Lessons learned both on and off the field shape young athletes as they grow. For Carlos Woods, the newly named head coach of Brahmas football, each stop along his path helped mold him into the man he is, and the coach he wants to be.
Woods has a professional pedigree and tutelage under legendary coaches Tony Dungy and Joe Paterno, but his lessons for the game started years before ever stepping onto a field.
Growing up, Woods’ stepfather, Michael Smith, was in the Navy. Smith’s lessons of discipline and responsibility have remained with Woods all these years later.
“He is the epitome of what hard work is and seeing the fruits of his labor,” Woods said. “It taught me how to be hands on.”
That idea of hard work paying off showed in Woods’ start in football. In seventh grade, Woods didn’t make the team. Woods said that at that point, he made a deal with himself. He would either make the team the following year, or he would quit.
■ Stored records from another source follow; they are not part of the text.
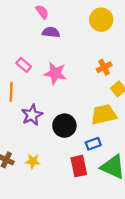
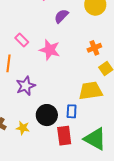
purple semicircle: (51, 32) -> (61, 16), moved, turned -56
black circle: (64, 126) -> (47, 115), moved
blue rectangle: (93, 144) -> (72, 111), moved, turned -72

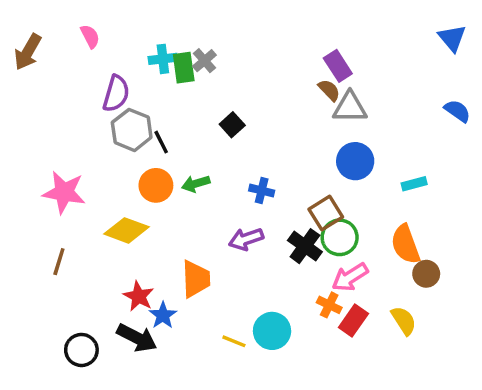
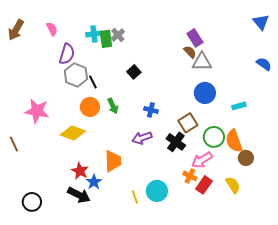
pink semicircle: (90, 36) -> (52, 29), moved
green arrow: (196, 184) -> (113, 106), turned -98
green circle: (340, 237) -> (214, 137), moved
brown line: (59, 262) -> (14, 144), moved, turned -42
yellow line: (234, 341) -> (135, 197), turned 48
black circle: (81, 350) -> (32, 202), moved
Woods remembers being one of the last players to learn his fate with the team in eighth grade. According to Woods, coach Lacklin would call each player into his office and let them know.
“He will look you in the eye, man to a young man say you made the team or you didn’t make the team,” Woods said.
Woods made the team, and even though he didn’t play often that season, the lessons he learned from Lacklin have carried over just like those he learned from his stepfather.
“I’m very direct. I’m as transparent as they come,” Woods said.
When Woods took the head coaching job, one of the first things he did was enact an open door policy and began meeting with players one-on-one. Those meetings weren’t about football, but to find out about the players’ school and homelife.
“Those things to me are essential to just getting an understanding for each player,” Woods said. “Football comes and goes, it’s just a small part of our life.”
Heading into high school, it was a different part of Woods’ that life had to go to make room for football.
Since elementary school, Woods had played the saxophone. Heading into the start of his ninth grade year, he met with the band director and the football coach. Woods was told that both practiced at the same time and he would have to make a decision.
While he loved music, Woods chose football. That decision eventually resulted in him earning a scholarship to Delaware State University, where he played football and wrestled.
Woods’ first coaching job came as a graduate assistant at Penn State University in 2005. Here, under the late coach Joe Paterno, Woods learned how to bring a team together. The entire team would eat dinner together Monday – Thursday, and would then be joined the families of the coaches and staff on Fridays.
“It was beautiful to see. You would see linebackers and running backs, receivers with offensive linemen. It was family,” Woods said. “And I said if I ever have a program where I could do that I’d love to emulate that because I just like it brought the team so close together.”
After almost two years at PSU, Woods moved on to the NFL as an assistant with the Indianapolis Colts and head coach Tony Dungy, receiving a Super Bowl ring from the 2006 victory.
“I think his resume and his record, in terms of what he’s done as a defensive coach, speaks well,” Vice President of Student Services Earic Dixon-Peters said. “We’re excited about the opportunity for him to do some good work and help us rebuild, rebrand and refocus our football team.”
As well as meeting with players, Woods has begun meeting with coaches to fill his staff. John Austin was on the coaching staff last year, becoming the offensive coordinator following the release of head coach Jason Sabolic and offensive coordinator Torry Hughes following the second game of the season.
“He was very passionate from the jump. He’s eager to turn this program around from the top to bottom,” Austin said. “You could tell where his heart is with this program, it’s his first priority.”
Woods has plans for game days off the field, hoping to make it more of an experience for the fans. He said he wants to speak with local vendors to try and get affordable entertainment options out to Shepard Stadium such as a DJ, giveaways, and youth interaction in hopes of drawing larger crowds.
“Whatever we can do to increase the community around here,” Woods said. “It’s not about making money, it’s just about giving them an experience. A lot of people can’t afford to go an NFL game, or an SC game or UCLA game. But they might be able to afford a Pierce game, and why not give them the same experience that they would enjoy over there?”
Athletic Director Moriah Van Norman believes that Woods will affect not only the players on the team, but the entire athletic department.
“I think he’s going to be a great role model for these young men,” Van Norman said. “I’m just excited for football season. We have a lot of work to do, but he’s definitely going to set the bar for every hire after him.”